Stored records
----
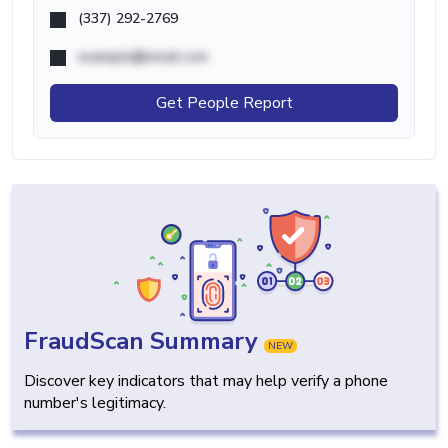
(337) 292-2769
example@email.com
Get People Report
FraudScan Summary
NEW
Discover key indicators that may help verify a phone
number's legitimacy.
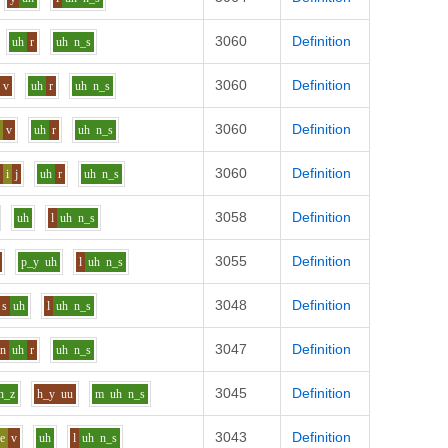
3060
Definition
uh
r
uh
n_s
3060
Definition
v
uh
r
uh
n_s
3060
Definition
i
v
uh
r
uh
n_s
3060
Definition
l
i
j
uh
r
uh
n_s
3058
Definition
uh
l
uh
n_s
3055
Definition
p_y
uh
l
uh
n_s
3048
Definition
s
uh
l
uh
n_s
3047
Definition
n
uh
r
uh
n_s
3045
Definition
n_z
h_y
uu
m
uh
n_s
3043
Definition
e
v
uh
l
uh
n_s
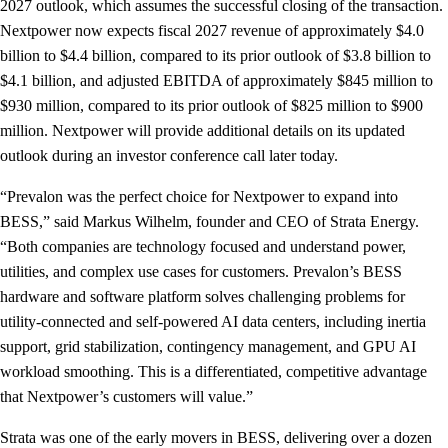
2027 outlook, which assumes the successful closing of the transaction.
Nextpower now expects fiscal 2027 revenue of approximately $4.0
billion to $4.4 billion, compared to its prior outlook of $3.8 billion to
$4.1 billion, and adjusted EBITDA of approximately $845 million to
$930 million, compared to its prior outlook of $825 million to $900
million. Nextpower will provide additional details on its updated
outlook during an investor conference call later today.
“Prevalon was the perfect choice for Nextpower to expand into
BESS,” said Markus Wilhelm, founder and CEO of Strata Energy.
“Both companies are technology focused and understand power,
utilities, and complex use cases for customers. Prevalon’s BESS
hardware and software platform solves challenging problems for
utility-connected and self-powered AI data centers, including inertia
support, grid stabilization, contingency management, and GPU AI
workload smoothing. This is a differentiated, competitive advantage
that Nextpower’s customers will value.”
Strata was one of the early movers in BESS, delivering over a dozen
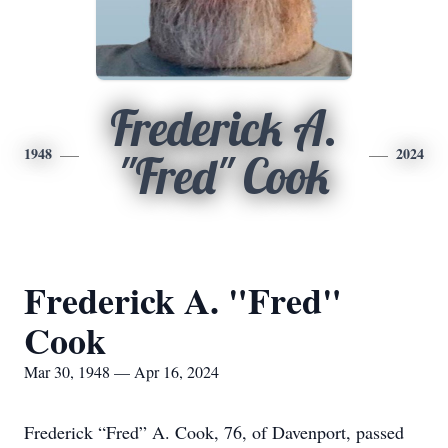
Frederick A.
1948
2024
"Fred" Cook
Frederick A. "Fred"
Cook
Mar 30, 1948 — Apr 16, 2024
Frederick “Fred” A. Cook, 76, of Davenport, passed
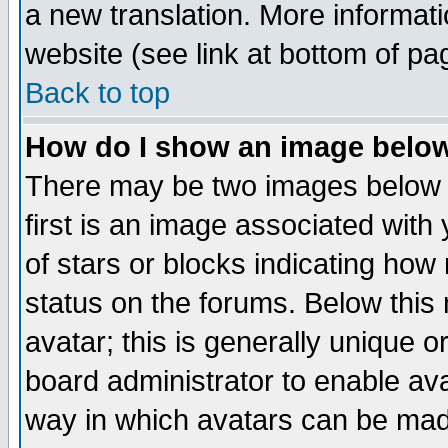
a new translation. More informa
website (see link at bottom of pa
Back to top
How do I show an image bel
There may be two images below 
first is an image associated with
of stars or blocks indicating h
status on the forums. Below thi
avatar; this is generally unique or
board administrator to enable av
way in which avatars can be made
----
* ACTIVITY
If a line of the data above contains "compared", copy it out.

* ANSWER SPACE
billion to $4.4 billion, compared to its prior outlook of $3.8 billion to
$930 million, compared to its prior outlook of $825 million to $900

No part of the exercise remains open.